Core strength is integral in my marathon and triathlon goals. It is pivotal in my overall development since I need to maintain a strong core so I can pound my body over 42km. I need to load my muscles with memories of endurance, strength training and the kilometres in my legs. All of this contributes, and as my core has developed (slowly), I've noticed that my running technique has improved. I was omnipresent this evening as I straightened my posture, well noticed that it was more erect as I put a swift 5km on the treadmill.

WOD

My Workout Of the Day, as created by me, was to replicate this core strengthening, and keep my legs from taking a break.

I started with 30 minutes of abdominal weights training, focusing on core alignment, and not just the abdominal workout. I then proceeded to do a 30 minute core crushing kettle bell circuit. I transitioned between medium and heavy bells, and worked different parts of my core.

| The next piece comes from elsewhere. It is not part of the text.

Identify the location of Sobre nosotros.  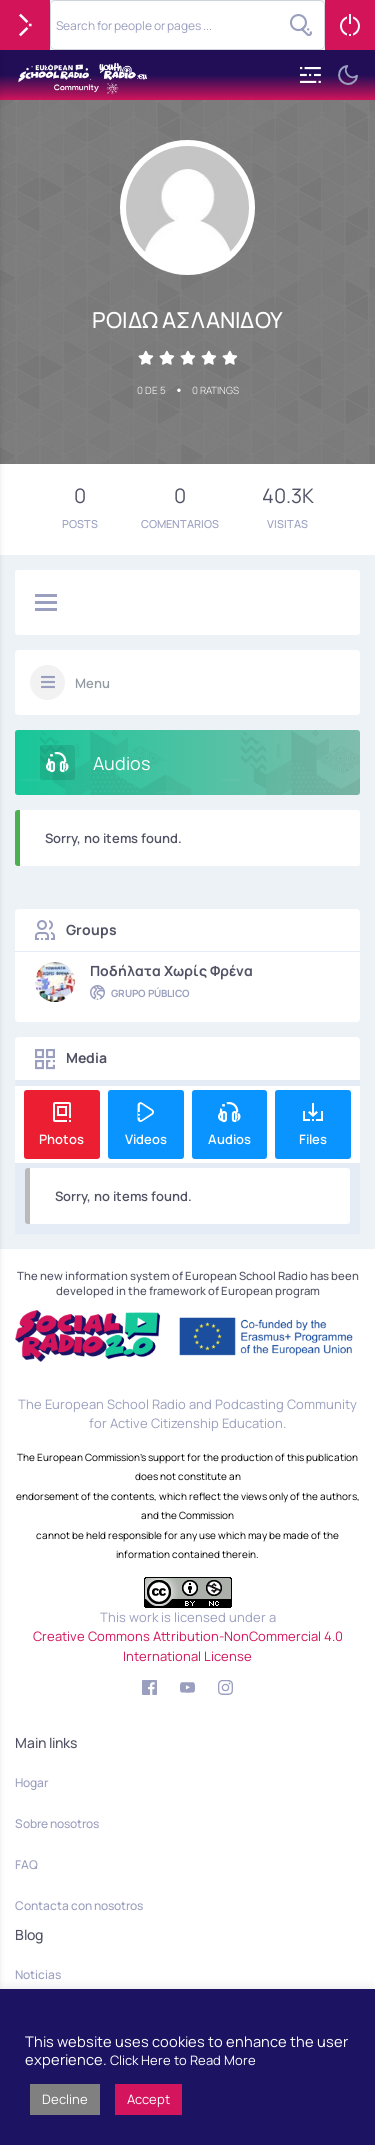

I also included a swift 5km treadmill run, which had me running at around 5min/km, for 25 minutes. My heart rate peaked at 143bpm and I focused on twisting my core muscles and keeping a straight posture as I ran. It felt good!

My WOD - Part 1 Abdominals: (3x15reps)
  1. Standing Weighted Cable Pulldown Crunch
  2. Kneeling Weighted Cable Pulldown Crunch
  3. Palof Press
  4. Landmine 180's
  5. Plate Twists
  6. Plate Side Bends
  7. Kettle Bell Figure 8 Crunches
Part 2 Kettle Bell Circuit: (30second intervals x 3reps) - Odd Numbers Heavy, Evens Medium Weight
  1. Goblet Squat
  2. Around Body
  3. Bent Over Row
  4. Figure 8 (in bent over position)
  5. Single Leg Dead Lifts
  6. Windmills
  7. Shoulder Press
  8. Half Get Ups
  9. Step Ups
  10. Squat Swings

Treadmill Run: 5km, 5min/km, 25 minutes



Stretches, Side Plank Pulses, V-Sits, Figure 4 Abs & Thigh Crunches to finish me off.